A0208
Title: Exploring political narratives in European elections and their role for election success
Authors: Ivan Savin - ESCP Business School, Madrid campus (Spain) [presenting]
Jessica Birkholz - University of Bremen (Germany)
Peter Winker - University of Giessen (Germany)
Abstract: The role of political narratives for success in political elections is hard to overestimate. Political parties promising to combat, e.g., inflation, unemployment or climate change, can be more successful than their rivals if their message meets the concerns of their voters. Over the last fifty years, Europe has experienced several crucial changes, ranging from the fall of the Iron Curtain and the global economic recession that started in 2007 through the strengthening of the European Union as a political and economic union to military conflicts in Yugoslavia and Ukraine. We plan to quantify the role of political narratives in fostering election success in European countries by considering country-specificities (e.g., their political system and history), their macroeconomic development, exposure to climate shocks, and the time of the election.

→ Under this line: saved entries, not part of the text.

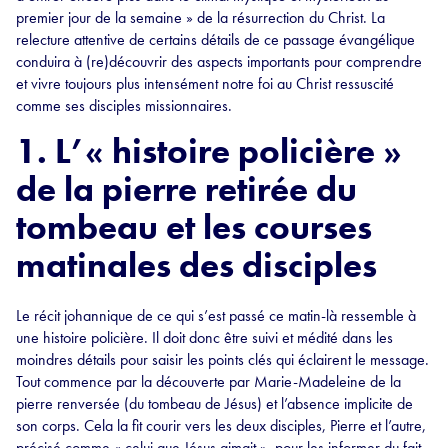
premier jour de la semaine » de la résurrection du Christ. La
relecture attentive de certains détails de ce passage évangélique
conduira à (re)découvrir des aspects importants pour comprendre
et vivre toujours plus intensément notre foi au Christ ressuscité
comme ses disciples missionnaires.
1. L’« histoire policière »
de la pierre retirée du
tombeau et les courses
matinales des disciples
Le récit johannique de ce qui s’est passé ce matin-là ressemble à
une histoire policière. Il doit donc être suivi et médité dans les
moindres détails pour saisir les points clés qui éclairent le message.
Tout commence par la découverte par Marie-Madeleine de la
pierre renversée (du tombeau de Jésus) et l’absence implicite de
son corps. Cela la fit courir vers les deux disciples, Pierre et l’autre,
précisé comme « celui que Jésus aimait », pour les informer du fait.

We expect to build a map of political narratives present in European elections in the last half a century and demonstrate how different narratives were leading to better election results in different time periods and in different groups of countries (e.g. Western vs Eastern Europe, North vs South Europe). Quantifying the presence of different narratives in political party programs over time is the main purpose of the topic modelling method. We expect topics to capture different narratives political parties address during elections (poverty, unemployment, climate change, globalisation).